*** Supplied information ***

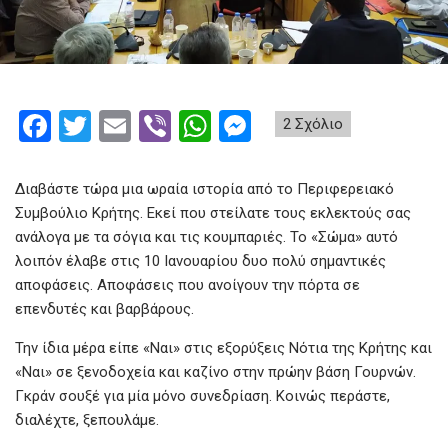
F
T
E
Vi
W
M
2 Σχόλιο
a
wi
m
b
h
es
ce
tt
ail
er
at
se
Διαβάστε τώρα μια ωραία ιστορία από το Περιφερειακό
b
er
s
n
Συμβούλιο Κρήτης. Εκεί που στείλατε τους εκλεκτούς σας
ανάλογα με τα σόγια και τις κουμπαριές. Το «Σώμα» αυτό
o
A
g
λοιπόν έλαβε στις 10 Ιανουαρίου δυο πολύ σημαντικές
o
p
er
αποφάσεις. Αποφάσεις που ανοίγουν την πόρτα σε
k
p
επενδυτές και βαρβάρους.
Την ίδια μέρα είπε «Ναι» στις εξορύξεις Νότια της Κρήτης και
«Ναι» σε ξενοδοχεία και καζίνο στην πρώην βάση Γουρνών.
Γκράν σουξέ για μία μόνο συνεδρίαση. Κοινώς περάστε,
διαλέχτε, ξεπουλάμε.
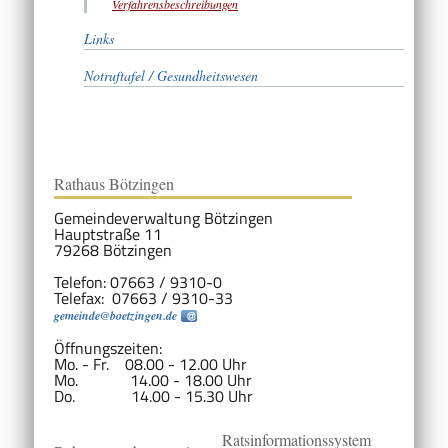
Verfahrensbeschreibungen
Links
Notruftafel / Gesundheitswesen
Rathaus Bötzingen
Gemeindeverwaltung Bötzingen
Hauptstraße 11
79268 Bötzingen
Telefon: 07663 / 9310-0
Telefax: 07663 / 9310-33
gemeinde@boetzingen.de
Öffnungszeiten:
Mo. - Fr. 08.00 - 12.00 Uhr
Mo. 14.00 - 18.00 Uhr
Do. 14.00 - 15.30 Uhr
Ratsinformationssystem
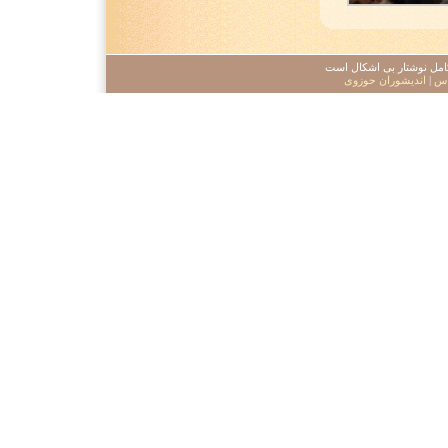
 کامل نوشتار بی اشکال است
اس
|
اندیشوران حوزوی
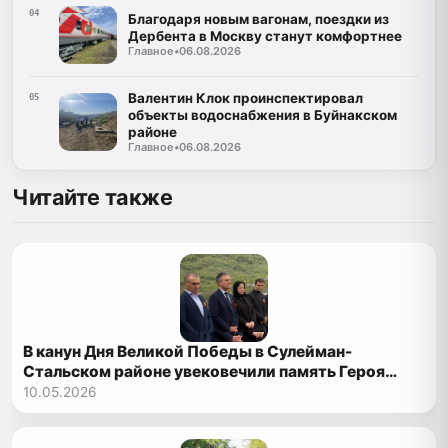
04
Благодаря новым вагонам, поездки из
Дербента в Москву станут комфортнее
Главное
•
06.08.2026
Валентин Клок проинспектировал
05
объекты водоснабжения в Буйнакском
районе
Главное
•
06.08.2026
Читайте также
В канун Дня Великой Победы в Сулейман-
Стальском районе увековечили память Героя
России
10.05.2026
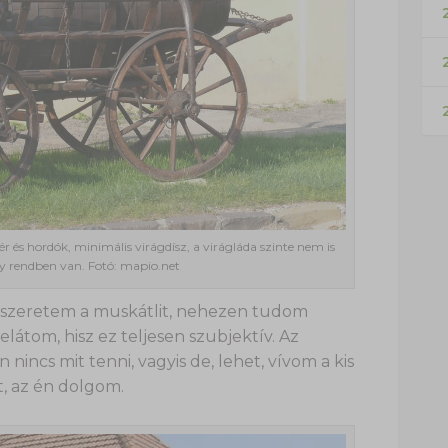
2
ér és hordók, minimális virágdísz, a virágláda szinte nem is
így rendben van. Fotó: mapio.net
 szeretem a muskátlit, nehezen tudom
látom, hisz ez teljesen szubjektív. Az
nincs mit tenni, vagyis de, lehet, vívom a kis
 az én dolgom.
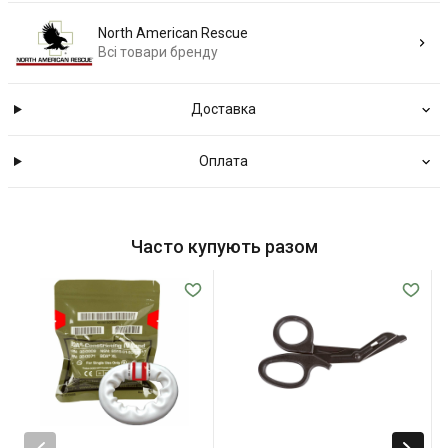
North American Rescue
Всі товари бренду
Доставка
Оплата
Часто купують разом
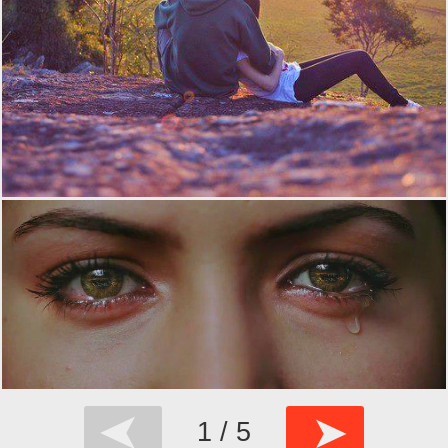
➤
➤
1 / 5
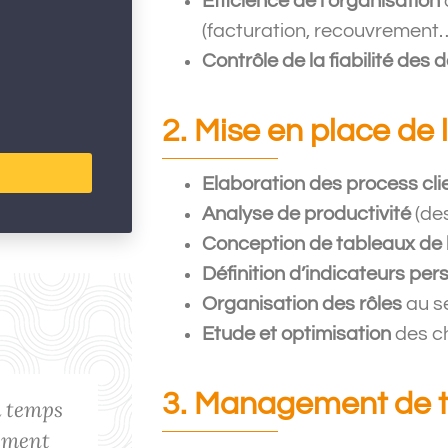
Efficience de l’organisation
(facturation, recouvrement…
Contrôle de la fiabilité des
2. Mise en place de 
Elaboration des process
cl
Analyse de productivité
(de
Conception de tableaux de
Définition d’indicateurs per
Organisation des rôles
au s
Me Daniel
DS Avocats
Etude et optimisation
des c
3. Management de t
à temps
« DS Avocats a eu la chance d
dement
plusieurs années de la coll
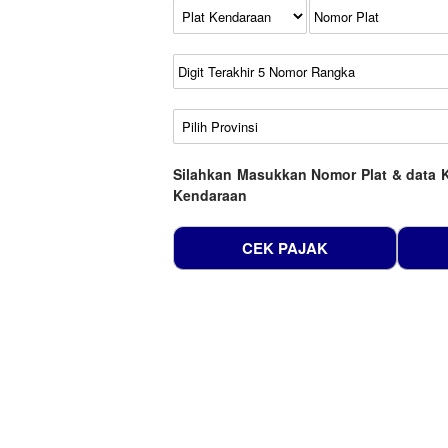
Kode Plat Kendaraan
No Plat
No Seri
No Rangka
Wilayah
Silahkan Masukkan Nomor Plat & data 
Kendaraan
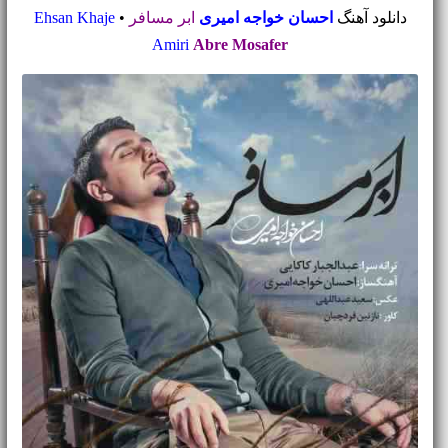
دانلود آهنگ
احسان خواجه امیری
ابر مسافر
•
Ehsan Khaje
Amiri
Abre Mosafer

*** End of Supplied information ***

Find the word "Bötzingen" in the listing and copy each line that contains it.

Rathaus Bötzingen
Gemeindeverwaltung Bötzingen
79268 Bötzingen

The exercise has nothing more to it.